==== THE DATA

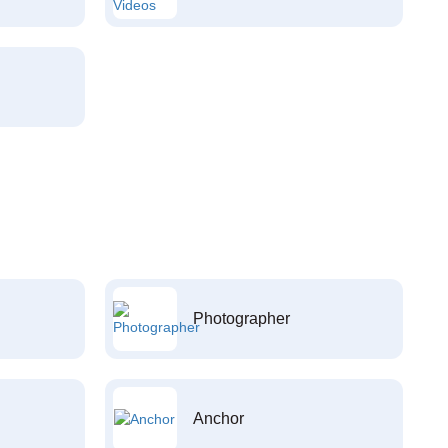
Photographer
Anchor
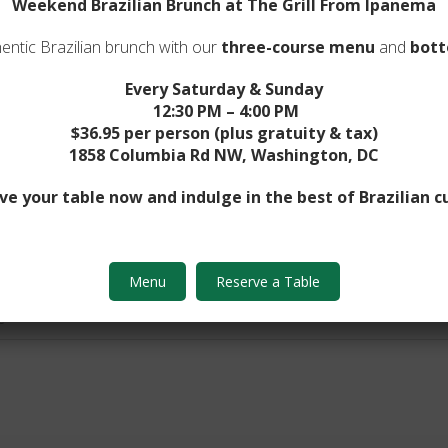
Weekend Brazilian Brunch at The Grill From Ipanema
entic Brazilian brunch with our
three-course menu
and
bott
Every Saturday & Sunday
12:30 PM – 4:00 PM
$36.95 per person (plus gratuity & tax)
Number*
1858 Columbia Rd NW, Washington, DC
ve your table now and indulge in the best of Brazilian cu
Menu
Reserve a Table
e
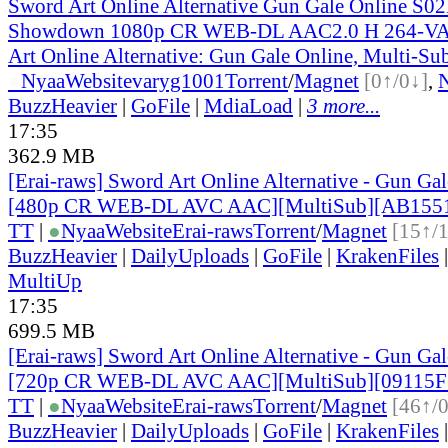
Sword Art Online Alternative Gun Gale Online S0
Showdown 1080p CR WEB-DL AAC2.0 H 264-V
Art Online Alternative: Gun Gale Online, Multi-Su
●
Nyaa
Website
varyg1001
Torrent
/
Magnet
[0↑/0↓]
,
BuzzHeavier
|
GoFile
|
MdiaLoad
|
3 more...
17:35
362.9 MB
[Erai-raws] Sword Art Online Alternative - Gun Gale
[480p CR WEB-DL AVC AAC][MultiSub][AB155
TT
|
●
Nyaa
Website
Erai-raws
Torrent
/
Magnet
[15↑/
BuzzHeavier
|
DailyUploads
|
GoFile
|
KrakenFiles
MultiUp
17:35
699.5 MB
[Erai-raws] Sword Art Online Alternative - Gun Gale
[720p CR WEB-DL AVC AAC][MultiSub][09115F
TT
|
●
Nyaa
Website
Erai-raws
Torrent
/
Magnet
[46↑/
BuzzHeavier
|
DailyUploads
|
GoFile
|
KrakenFiles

========

DIRECTIONS FOR THIS TASK: Count the lines of the material that include the word "Online", then report only the total.

FINAL ANSWER: 4